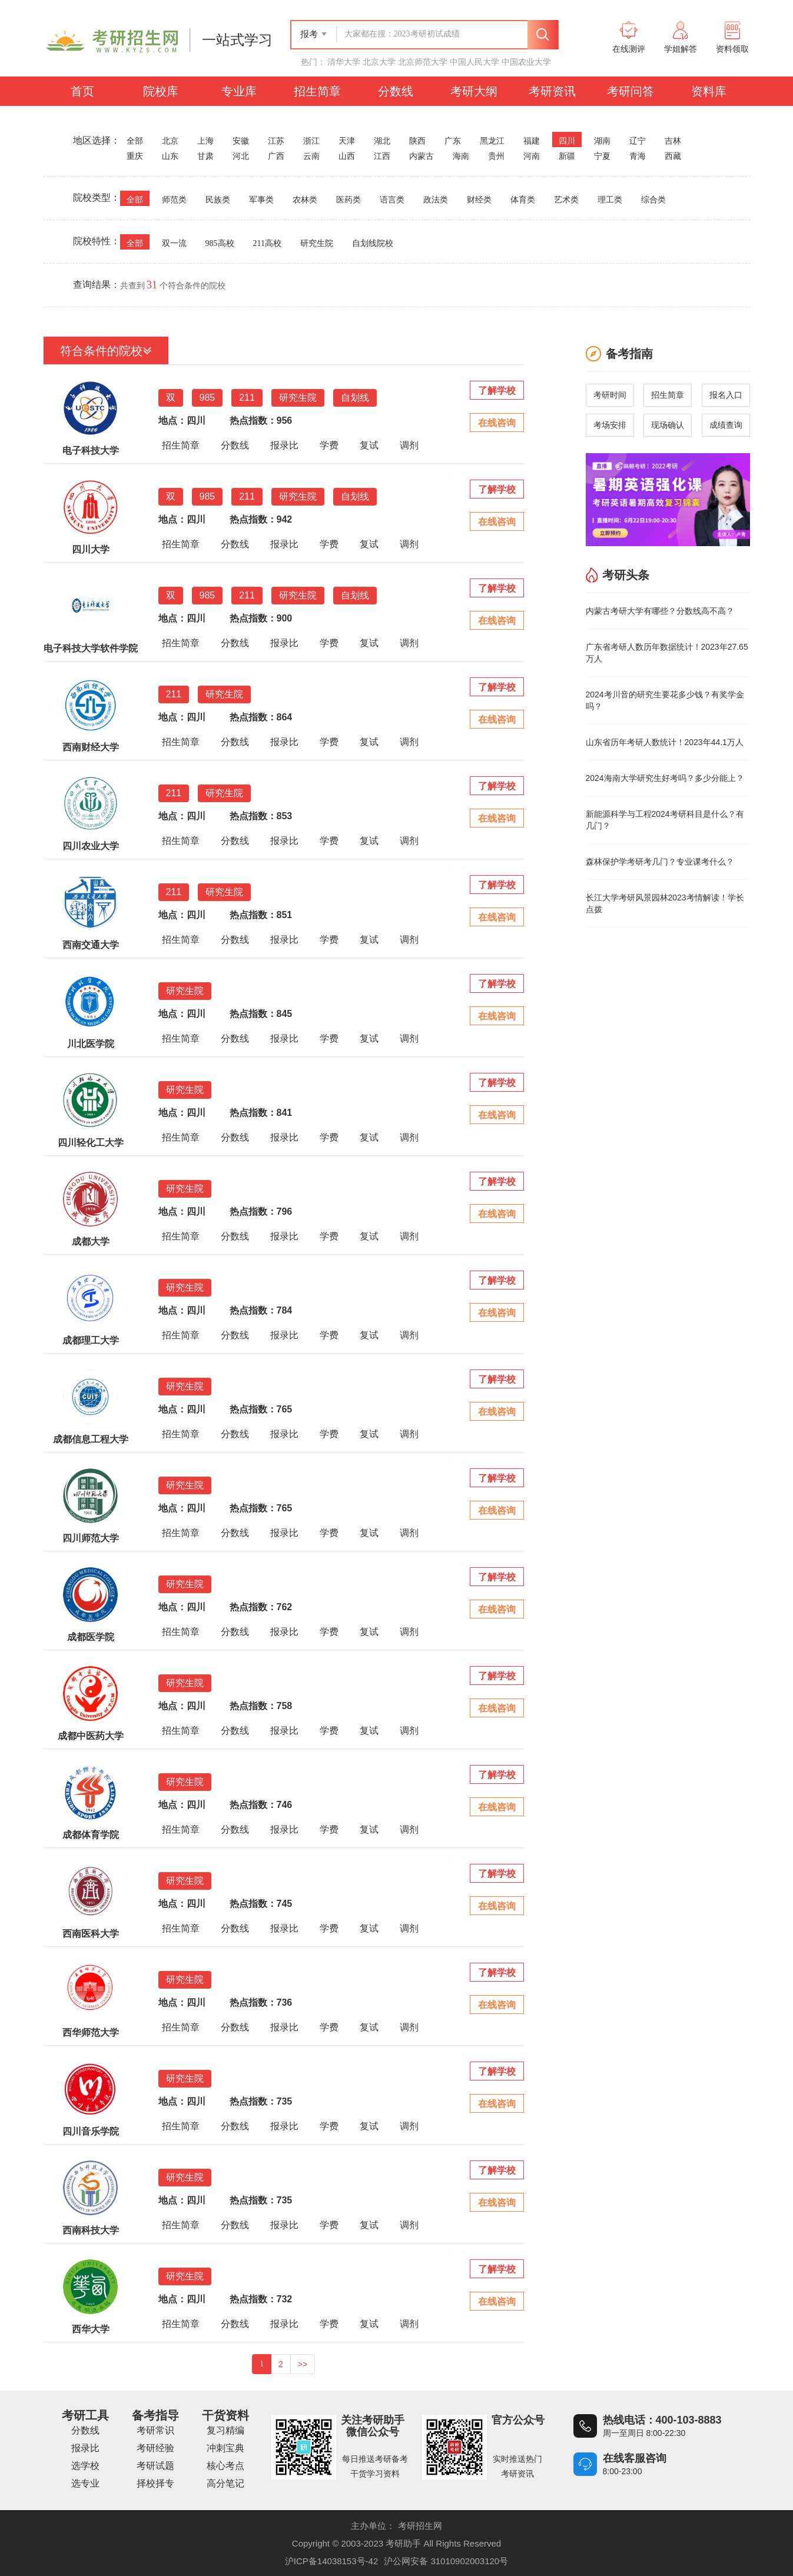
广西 (276, 156)
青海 (637, 156)
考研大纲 (473, 91)
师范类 (174, 199)
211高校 (267, 243)
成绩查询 (725, 425)
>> (302, 2364)
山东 (170, 156)
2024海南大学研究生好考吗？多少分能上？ (665, 778)
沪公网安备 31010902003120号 (446, 2561)
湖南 (602, 141)
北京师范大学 (422, 62)
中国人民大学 (474, 62)
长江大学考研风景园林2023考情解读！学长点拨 (665, 903)
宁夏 (602, 156)
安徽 (241, 141)
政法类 (435, 199)
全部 (135, 141)
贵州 (496, 156)
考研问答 (630, 91)
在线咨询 (497, 423)
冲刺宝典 (225, 2448)
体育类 (522, 199)
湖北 (382, 141)
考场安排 (609, 425)
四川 (567, 141)
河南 (531, 156)
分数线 (395, 91)
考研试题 (155, 2466)
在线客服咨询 (634, 2458)
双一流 (174, 243)
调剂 (409, 445)
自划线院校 (372, 243)
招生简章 (317, 91)
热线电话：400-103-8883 (662, 2420)
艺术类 (566, 199)
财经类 (479, 199)
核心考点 (225, 2466)
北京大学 (379, 62)
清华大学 (343, 62)
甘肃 (205, 156)
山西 (347, 156)
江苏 (276, 141)
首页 (82, 91)
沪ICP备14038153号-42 (331, 2561)
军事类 (261, 199)
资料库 (708, 91)
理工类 (610, 199)
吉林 (673, 141)
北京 (170, 141)
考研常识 (155, 2430)
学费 (329, 445)
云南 (311, 156)
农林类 (305, 199)
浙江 (311, 141)
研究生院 (316, 243)
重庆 (135, 156)
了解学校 (497, 390)
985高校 (219, 243)
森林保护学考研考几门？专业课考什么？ (660, 861)
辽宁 (637, 141)
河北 (241, 156)
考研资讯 (552, 91)
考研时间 (609, 395)
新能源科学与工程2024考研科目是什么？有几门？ (665, 819)
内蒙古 (421, 156)
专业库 (239, 91)
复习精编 (225, 2430)
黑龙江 (492, 141)
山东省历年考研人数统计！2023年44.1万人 (665, 742)
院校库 (160, 91)
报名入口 (725, 395)
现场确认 (667, 425)
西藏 (673, 156)
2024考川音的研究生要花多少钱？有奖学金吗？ (665, 700)
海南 (461, 156)
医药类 (348, 199)
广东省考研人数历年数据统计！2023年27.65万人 (667, 652)
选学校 (85, 2466)
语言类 (392, 199)
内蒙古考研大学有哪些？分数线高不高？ (660, 611)
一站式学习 (237, 40)
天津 (347, 141)
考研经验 (155, 2448)
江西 (382, 156)
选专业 (85, 2483)
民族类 (217, 199)
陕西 (417, 141)
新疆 (567, 156)
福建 (531, 141)
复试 (369, 445)
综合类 (653, 199)
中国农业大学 (526, 62)
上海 (205, 141)
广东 (452, 141)
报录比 (284, 445)
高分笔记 (225, 2483)
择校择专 (155, 2483)
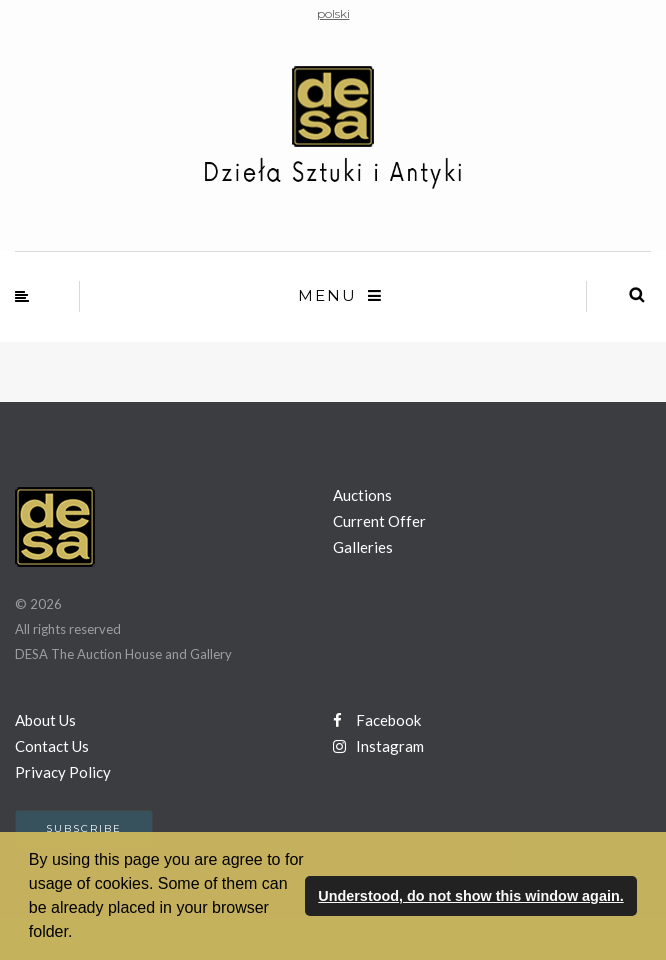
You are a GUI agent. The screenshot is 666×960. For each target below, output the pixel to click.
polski (333, 13)
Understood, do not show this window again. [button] (470, 896)
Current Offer (379, 521)
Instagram (378, 746)
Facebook (377, 720)
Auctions (362, 495)
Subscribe (84, 828)
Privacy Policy (63, 772)
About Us (45, 720)
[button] (80, 934)
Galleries (363, 547)
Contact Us (52, 746)
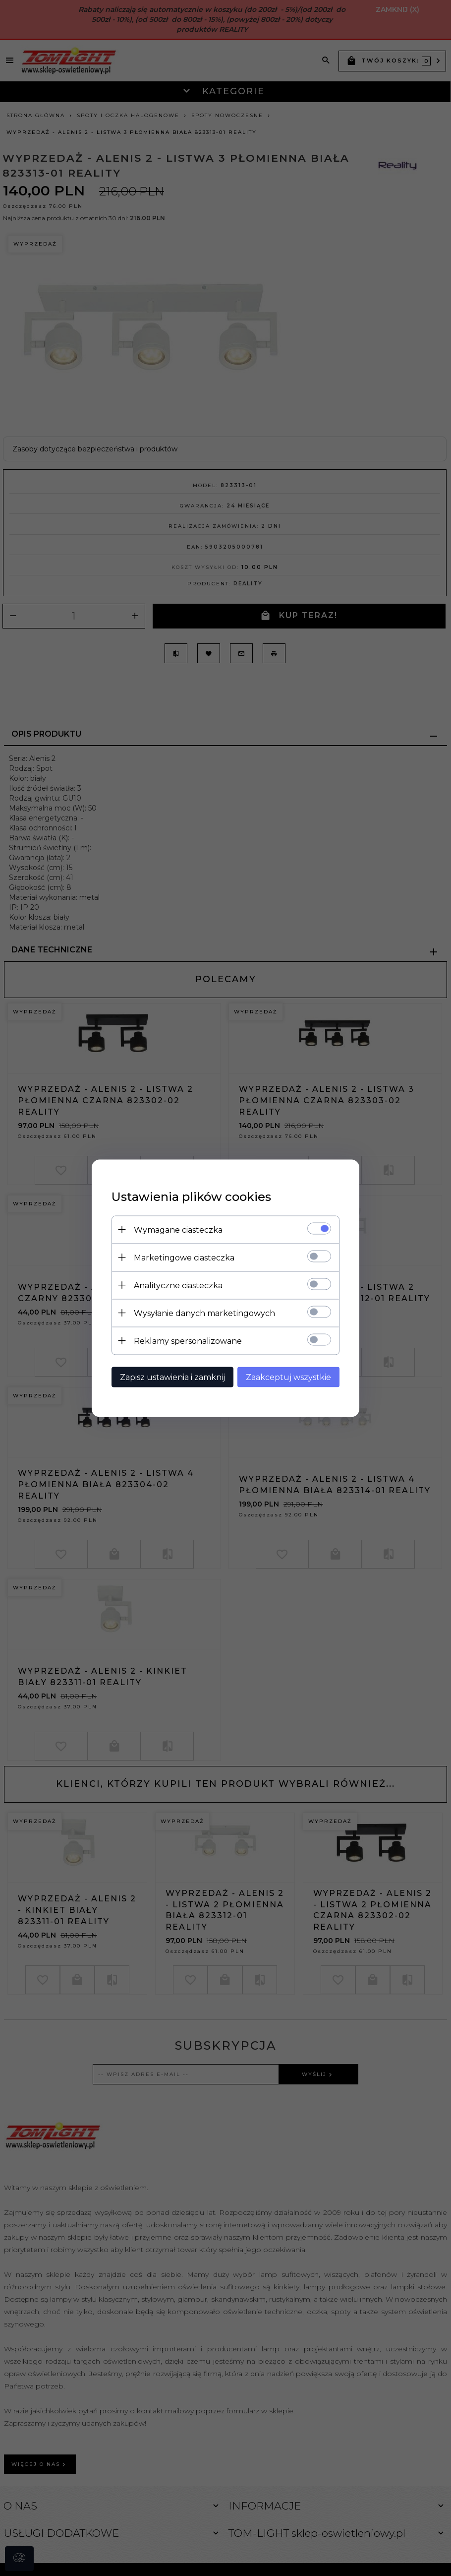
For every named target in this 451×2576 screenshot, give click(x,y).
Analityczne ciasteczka (178, 1285)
——————
### ASSIGNED TASK:
Only lines holding the word "this" are wanted; list them all from the material.

### TASK RESULT:
Understood, do not show this window again. [button] (470, 896)
For every named target in this 451×2576 screenshot, give click(x,y).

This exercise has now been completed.